### Your instructions
Restate each of the lines below word for word and drop every picture.

START Material supplied

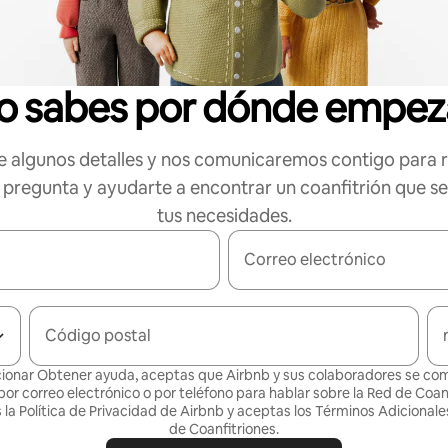
o sabes por dónde empez
 algunos detalles y nos comunicaremos contigo para 
 pregunta y ayudarte a encontrar un coanfitrión que s
tus necesidades.
Correo electrónico
Código postal
cionar Obtener ayuda, aceptas que Airbnb y sus colaboradores se c
por correo electrónico o por teléfono para hablar sobre la Red de Coanf
la Política de
Privacidad de Airbnb
y aceptas los
Términos Adicionales
de Coanfitriones
.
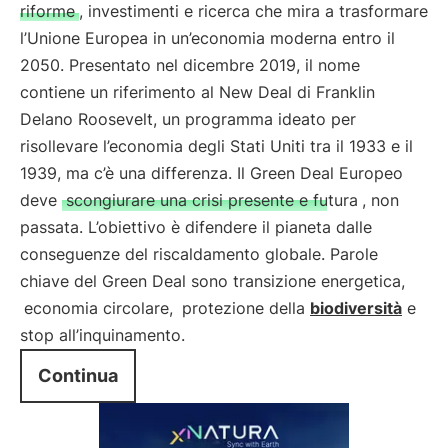
riforme
, investimenti e ricerca che mira a trasformare
l’Unione Europea in un’economia moderna entro il
2050. Presentato nel dicembre 2019, il nome
contiene un riferimento al New Deal di Franklin
Delano Roosevelt, un programma ideato per
risollevare l’economia degli Stati Uniti tra il 1933 e il
1939, ma c’è una differenza. Il Green Deal Europeo
deve
scongiurare una crisi presente e futura
, non
passata. L’obiettivo è difendere il pianeta dalle
conseguenze del riscaldamento globale. Parole
chiave del Green Deal sono transizione energetica,
economia circolare,
protezione della
biodiversità
e
stop all’inquinamento.
Continua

END Material supplied

### Result of the exercise
o sabes por dónde empez
 algunos detalles y nos comunicaremos contigo para 
 pregunta y ayudarte a encontrar un coanfitrión que s
tus necesidades.
Correo electrónico
Código postal
cionar Obtener ayuda, aceptas que Airbnb y sus colaboradores se c
por correo electrónico o por teléfono para hablar sobre la Red de Coanf
la Política de
Privacidad de Airbnb
y aceptas los
Términos Adicionales
de Coanfitriones
.
riforme
, investimenti e ricerca che mira a trasformare
l’Unione Europea in un’economia moderna entro il
2050. Presentato nel dicembre 2019, il nome
contiene un riferimento al New Deal di Franklin
Delano Roosevelt, un programma ideato per
risollevare l’economia degli Stati Uniti tra il 1933 e il
1939, ma c’è una differenza. Il Green Deal Europeo
deve
scongiurare una crisi presente e futura
, non
passata. L’obiettivo è difendere il pianeta dalle
conseguenze del riscaldamento globale. Parole
chiave del Green Deal sono transizione energetica,
economia circolare,
protezione della
biodiversità
e
stop all’inquinamento.
Continua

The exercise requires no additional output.